Der nordkoreanische Staatschef Kim Jong Un leitet den grössten Abbau der nordkoreanischen Botschaften ein und setzt dabei wahrscheinlich darauf, dass er durch Waffengeschäfte mit dem Kreml höhere Erträge und Geldzuflüsse erzielen kann als durch die internationalen Missionen. Bei den nordkoreanischen Botschaften besteht seit längerem der Verdacht, dass sie von der Nordkoreanischen Regierung zur mutmasslichen Geldbeschaffung genutzt werden.

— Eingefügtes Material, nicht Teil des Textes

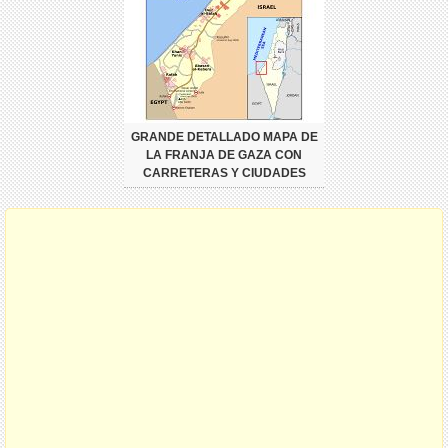
GRANDE DETALLADO MAPA DE
LA FRANJA DE GAZA CON
CARRETERAS Y CIUDADES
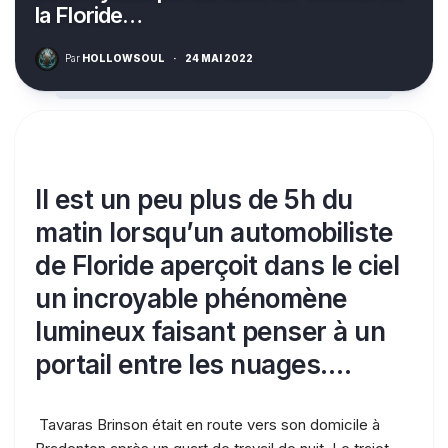
la Floride…
Par
HOLLOWSOUL
·
24 MAI 2022
Il est un peu plus de 5h du
matin lorsqu’un automobiliste
de Floride aperçoit dans le ciel
un incroyable phénomène
lumineux faisant penser à un
portail entre les nuages….
Tavaras Brinson était en route vers son domicile à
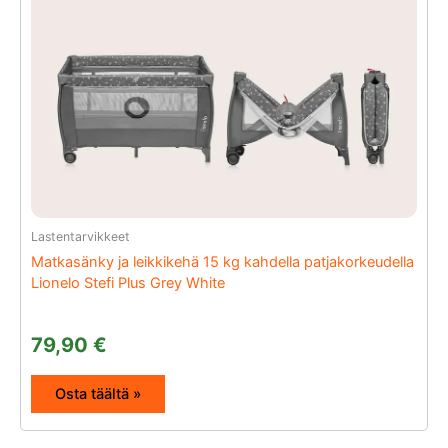
Lastentarvikkeet
Matkasänky ja leikkikehä 15 kg kahdella patjakorkeudella
Lionelo Stefi Plus Grey White
79,90
€
Osta täältä »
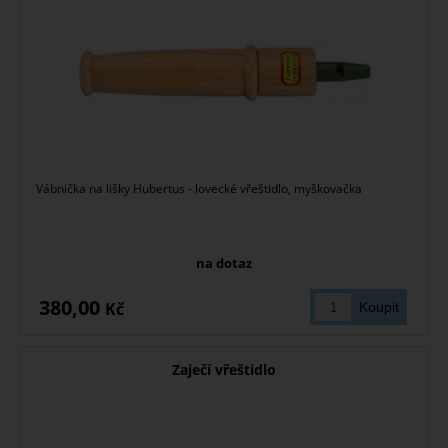
Vábnička na lišky Hubertus - lovecké vřeštidlo, myškovačka
na dotaz
380,00
Kč
Zaječí vřeštidlo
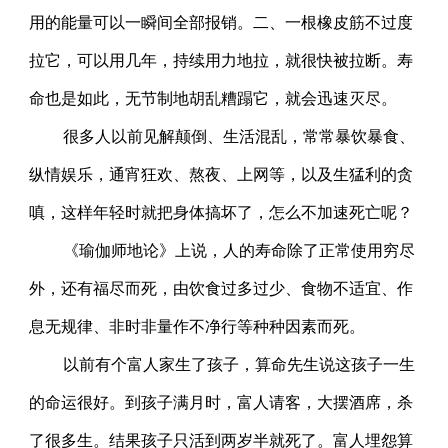
用的能量可以一瞬间全部报销。二、一根橡皮筋不过度
拉它，可以用几年，持续用力地拉，就很快被拉断。寿
命也是如此，无节制地胡乱糟蹋它，就会迅速灭尽。
很多人以前见解颠倒、生活混乱，常常暴饮暴食、
纵情娱乐，通宵狂欢、熬夜、上网等，以及生猛利的贪
嗔，这样年轻时就把身体搞坏了，怎么不加速死亡呢？
《瑜伽师地论》上说，人的寿命除了正常使用穷尽
外，还有福尽而死，由饮食过多过少、食物不适宜、作
息无规律、非时非量作不净行等种种因素而死。
以前有个富人家生了孩子，算命先生说这孩子一生
的命运很好。到孩子满月时，富人请客，大摆酒席，杀
了很多生。结果孩子只活到两岁半就死了。富人埋怨算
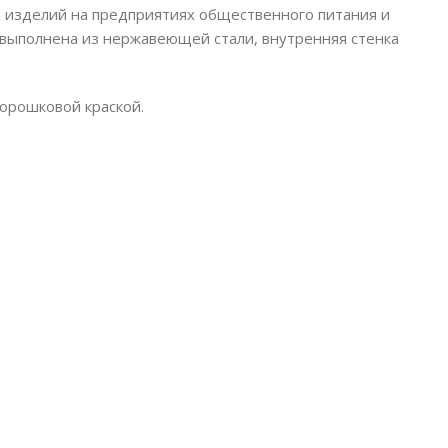
 изделий на предприятиях общественного питания и
выполнена из нержавеющей стали, внутренняя стенка
порошковой краской.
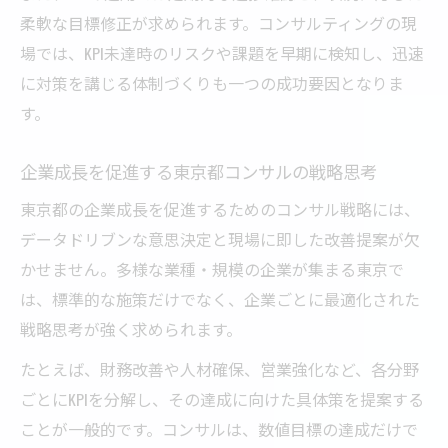
柔軟な目標修正が求められます。コンサルティングの現
場では、KPI未達時のリスクや課題を早期に検知し、迅速
に対策を講じる体制づくりも一つの成功要因となりま
す。
企業成長を促進する東京都コンサルの戦略思考
東京都の企業成長を促進するためのコンサル戦略には、
データドリブンな意思決定と現場に即した改善提案が欠
かせません。多様な業種・規模の企業が集まる東京で
は、標準的な施策だけでなく、企業ごとに最適化された
戦略思考が強く求められます。
たとえば、財務改善や人材確保、営業強化など、各分野
ごとにKPIを分解し、その達成に向けた具体策を提案する
ことが一般的です。コンサルは、数値目標の達成だけで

Während Kims isoliertes Regime seine diplomatischen Aktivitäten mit Russland intensivierte, hiess es in offiziellen Medienberichten, dass es im Oktober seine Botschaften in Uganda und Angola geschlossen hat. Das nordkoreanische Aussenministerium sagte in einer am Freitag auf seiner Website veröffentlichten Erklärung, dass der Schritt zum Rückzug und zur Einrichtung diplomatischer Vertretungen "im Einklang mit einem sich verändernden globalen Umfeld und der nationalen diplomatischen Politik erfolgt“.

Pjöngjang plant, sein Konsulat in Hongkong und mehr als ein Dutzend diplomatischer Einrichtungen in Afrika und anderswo zu schliessen, berichtete die japanische Zeitung Yomiuri unter Berufung auf eine mit den inneren Angelegenheiten Nordkoreas vertraute Quelle, die sie jedoch nicht nannte. Die südkoreanische Nachrichtenagentur Yonhap berichtete, dass die Botschaft in Spanien zu den geplanten Schliessungen zählt.

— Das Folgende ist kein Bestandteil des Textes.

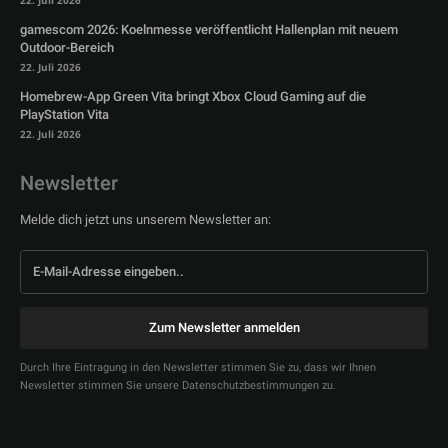
22. Juli 2026
gamescom 2026: Koelnmesse veröffentlicht Hallenplan mit neuem
Outdoor-Bereich
22. Juli 2026
Homebrew-App Green Vita bringt Xbox Cloud Gaming auf die
PlayStation Vita
22. Juli 2026
Newsletter
Melde dich jetzt uns unserem Newsletter an:
Zum Newsletter anmelden
Durch Ihre Eintragung in den Newsletter stimmen Sie zu, dass wir Ihnen
Newsletter stimmen Sie unsere Datenschutzbestimmungen zu.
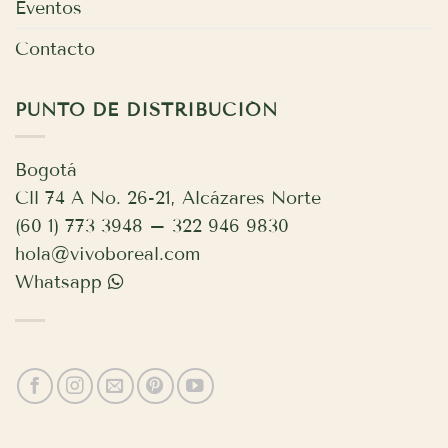
Eventos
Contacto
PUNTO DE DISTRIBUCIÓN
Bogotá
Cll 74 A No. 26-21, Alcázares Norte
(60 1) 773 3948 – 322 946 9830
hola@vivoboreal.com
Whatsapp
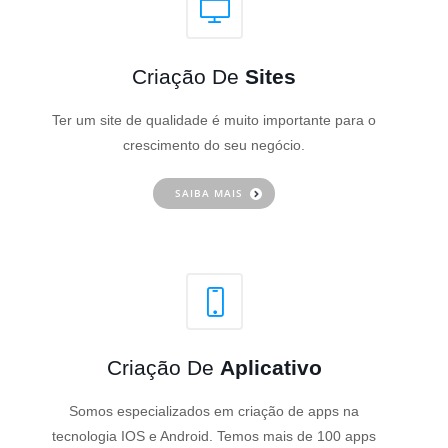
Criação De
Sites
Ter um site de qualidade é muito importante para o
crescimento do seu negócio.
SAIBA MAIS
Criação De
Aplicativo
Somos especializados em criação de apps na
tecnologia IOS e Android. Temos mais de 100 apps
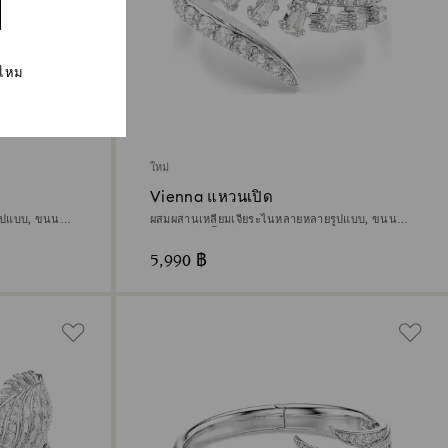
่ไหม
ใหม่
Vienna แหวนเปิด
ูปแบบ, ขนนก,
ผสมผสานเหลี่ยมเจียระไนหลายหลายรูปแบบ, ขนนก,
ขาว, เคลือบโรเดียม
5,990 ฿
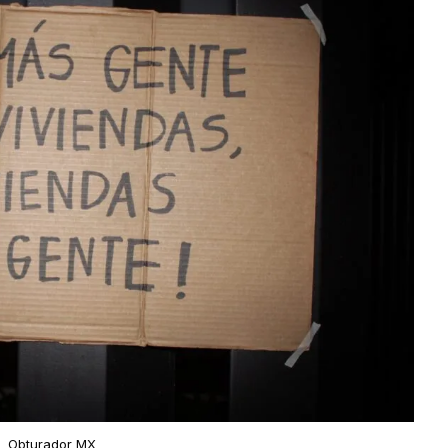
Obturador MX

Waffenlieferungen haben wohl bereits begonnen

Das südkoreanische Wiedervereinigungsministerium geht gemäss Yonhap davon ausgeht, dass Kim wegen der weltweiten Sanktionen das Geld ausgeht, um alle seine diplomatischen Einrichtungen am Laufen zu halten. Nach Angaben des Ministeriums verfügt Pjöngjang derzeit über 47 Botschaften, drei Konsulate und drei Repräsentanzen.

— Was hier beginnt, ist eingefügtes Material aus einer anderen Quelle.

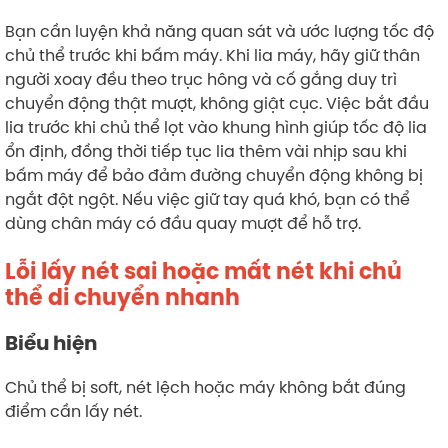
Bạn cần luyện khả năng quan sát và ước lượng tốc độ
chủ thể trước khi bấm máy. Khi lia máy, hãy giữ thân
người xoay đều theo trục hông và cố gắng duy trì
chuyển động thật mượt, không giật cục. Việc bắt đầu
lia trước khi chủ thể lọt vào khung hình giúp tốc độ lia
ổn định, đồng thời tiếp tục lia thêm vài nhịp sau khi
bấm máy để bảo đảm đường chuyển động không bị
ngắt đột ngột. Nếu việc giữ tay quá khó, bạn có thể
dùng chân máy có đầu quay mượt để hỗ trợ.
Lỗi lấy nét sai hoặc mất nét khi chủ
thể di chuyển nhanh
Biểu hiện
Chủ thể bị soft, nét lệch hoặc máy không bắt đúng
điểm cần lấy nét.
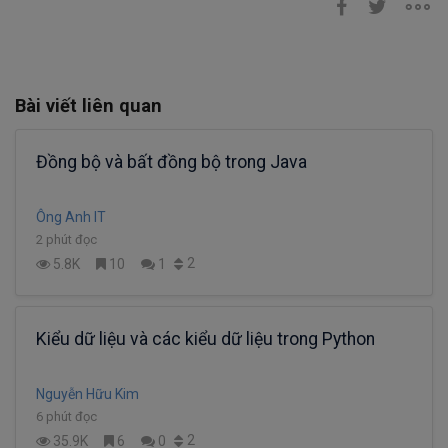
Bài viết liên quan
Đồng bộ và bất đồng bộ trong Java
Ông Anh IT
2 phút đọc
2
5.8K
10
1
Kiểu dữ liệu và các kiểu dữ liệu trong Python
Nguyễn Hữu Kim
6 phút đọc
2
35.9K
6
0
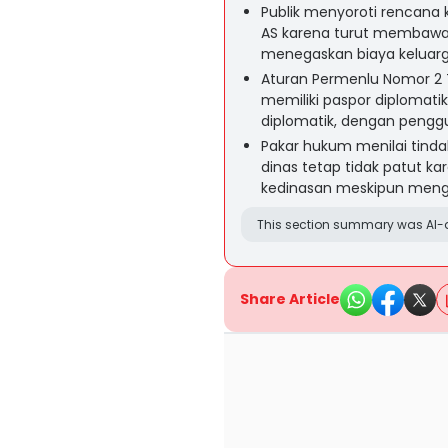
Publik menyoroti rencana 
AS karena turut membawa 
menegaskan biaya keluar
Aturan Permenlu Nomor 2 
memiliki paspor diplomati
diplomatik, dengan pengg
Pakar hukum menilai tin
dinas tetap tidak patut k
kedinasan meskipun mengg
This section summary was AI-a
Share Article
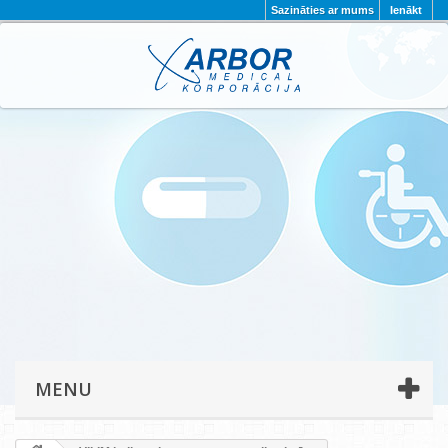
Sazināties ar mums
Ienākt
AKTUALITĀTES
PAR MUMS
PROJEKTI
KONTAKTI
REKVIZĪTI
PRIVĀTUMA POLITIKA
MENU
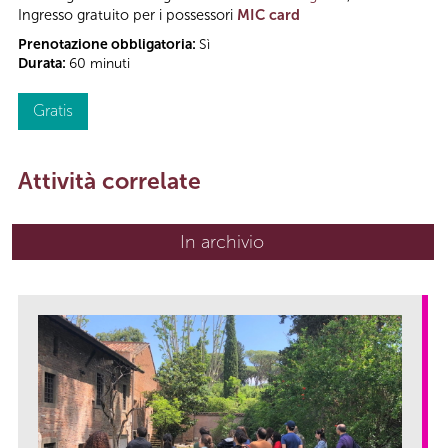
Ingresso gratuito per i possessori
MIC card
Prenotazione obbligatoria:
Sì
Durata:
60 minuti
Gratis
Attività correlate
In archivio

Eine neue Analyse von Beyond Parallel, einem Projekt der US-Denkfabrik CSIS, legt nahe, dass Waffenlieferung nach Russland bereits in vollem Gange sind. Die Analysten haben dazu Satellitenbilder ausgewertet, die am 5. Oktober 2023 von einem Eisenbahngelände in Tumangang aufgenommen wurden.

Die nordkoreanischen Stadt liegt nahe der Grenze zu Russland und China. Mindestens 73 Waggons seien auf den Bildern zu sehen - in den vergangenen fünf Jahren hingegen seien dort nie mehr als 20 Waggons beobachtet worden, betonen die CSIS-Analysten.

Eines der ärmsten Länder der Welt

In Nordkorea leben deutlich mehr Menschen in absoluter Armut als bisher angenommen, wie eine Studie der Wirtschaftsuniversität Wien aus dem Jahre 2020 zeigt. Demnach lebten 2018 rund 60 Prozent der Bevölkerung in absoluter Armut.

Über das Einkommens- und Armutsniveau in Nordkorea liegen praktisch keine Informationen und Daten vor. Jesus Crespo Cuaresma, der Leiter des Instituts für Makroökonomie an der WU Wien und sein Team haben daher mithilfe von Satellitenbildern, die nachts aufgenommen wurden, Schätzungen erstellt.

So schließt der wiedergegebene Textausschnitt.